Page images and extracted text
================================

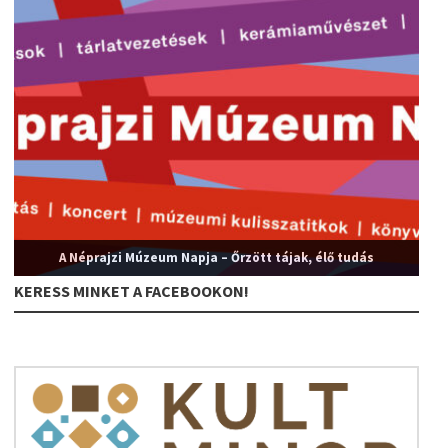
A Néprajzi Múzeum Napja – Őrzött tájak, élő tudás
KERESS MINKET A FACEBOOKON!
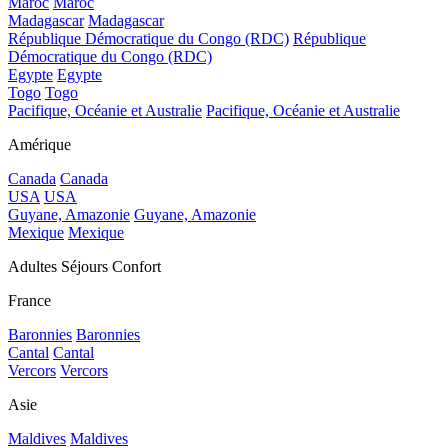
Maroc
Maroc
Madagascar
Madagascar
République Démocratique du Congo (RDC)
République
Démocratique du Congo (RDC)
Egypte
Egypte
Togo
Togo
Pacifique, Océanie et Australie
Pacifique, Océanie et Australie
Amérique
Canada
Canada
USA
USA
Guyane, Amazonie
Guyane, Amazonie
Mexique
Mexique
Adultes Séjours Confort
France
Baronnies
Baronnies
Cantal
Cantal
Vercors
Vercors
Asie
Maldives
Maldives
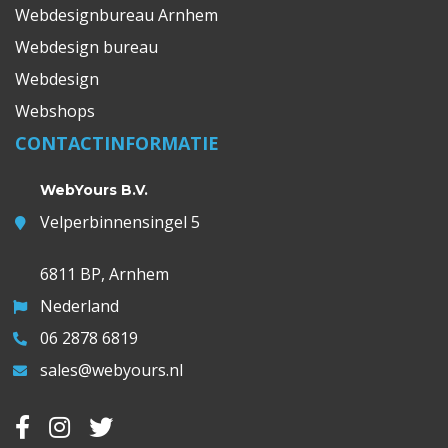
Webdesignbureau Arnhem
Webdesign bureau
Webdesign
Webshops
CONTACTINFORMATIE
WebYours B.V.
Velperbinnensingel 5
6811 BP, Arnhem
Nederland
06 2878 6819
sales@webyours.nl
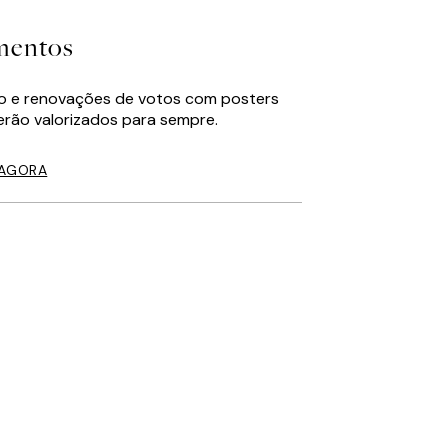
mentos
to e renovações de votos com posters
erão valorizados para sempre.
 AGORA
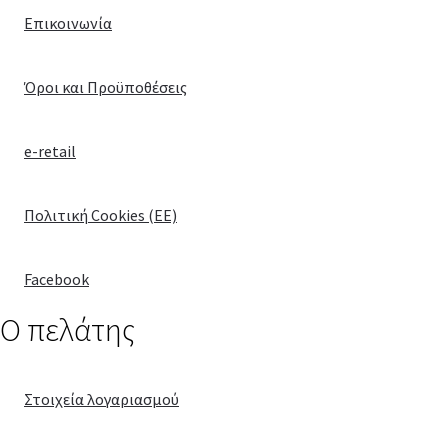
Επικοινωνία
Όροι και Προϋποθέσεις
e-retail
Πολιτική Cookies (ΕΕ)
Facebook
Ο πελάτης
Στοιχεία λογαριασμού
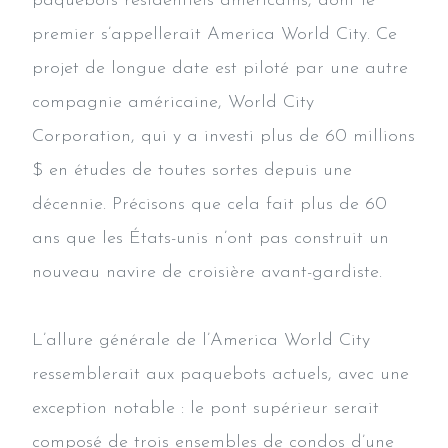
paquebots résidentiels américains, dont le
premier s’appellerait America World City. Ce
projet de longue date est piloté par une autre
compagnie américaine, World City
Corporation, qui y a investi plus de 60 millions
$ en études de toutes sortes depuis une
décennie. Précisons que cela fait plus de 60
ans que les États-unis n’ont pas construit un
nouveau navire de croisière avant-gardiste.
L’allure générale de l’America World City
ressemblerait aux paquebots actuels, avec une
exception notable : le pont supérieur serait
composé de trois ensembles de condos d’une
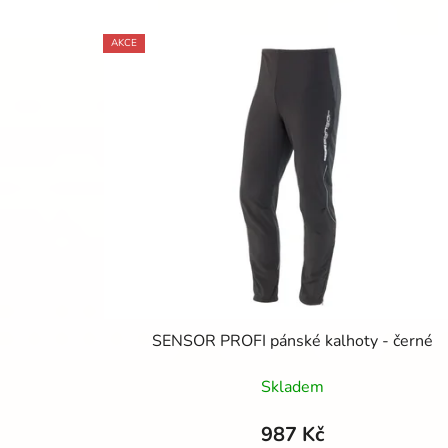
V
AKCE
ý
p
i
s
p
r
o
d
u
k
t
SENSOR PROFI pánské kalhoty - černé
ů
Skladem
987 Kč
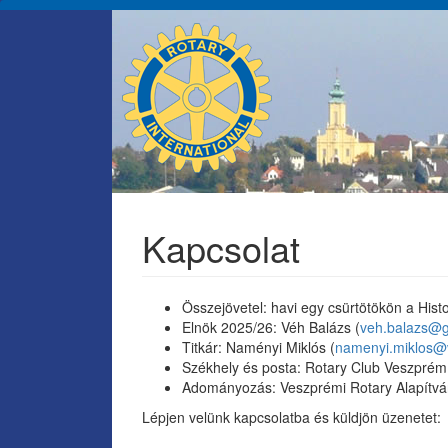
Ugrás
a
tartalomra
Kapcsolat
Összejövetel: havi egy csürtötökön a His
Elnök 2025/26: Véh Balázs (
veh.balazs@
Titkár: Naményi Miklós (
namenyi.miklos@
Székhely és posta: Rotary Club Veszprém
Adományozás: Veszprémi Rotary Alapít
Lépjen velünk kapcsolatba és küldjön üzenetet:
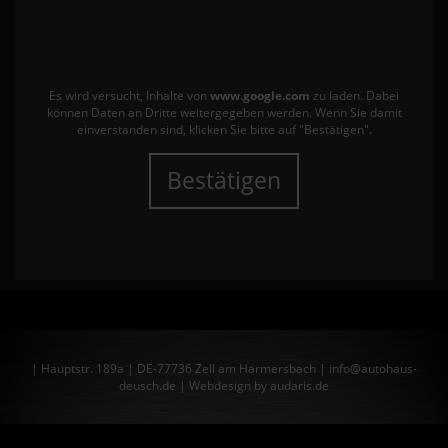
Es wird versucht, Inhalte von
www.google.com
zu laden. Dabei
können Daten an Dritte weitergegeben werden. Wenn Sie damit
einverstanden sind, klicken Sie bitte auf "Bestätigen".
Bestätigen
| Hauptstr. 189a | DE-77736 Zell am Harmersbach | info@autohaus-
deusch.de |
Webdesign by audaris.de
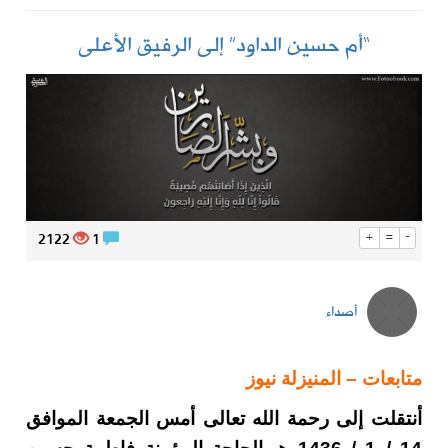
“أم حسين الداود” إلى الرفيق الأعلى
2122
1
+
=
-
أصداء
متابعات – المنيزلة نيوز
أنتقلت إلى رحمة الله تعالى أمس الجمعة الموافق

================================

Reproduce every line from the preceding data in which the word "Congo" can be found.

• [Reply]
République Démocratique du Congo (RDC)
Démocratique du Congo (RDC)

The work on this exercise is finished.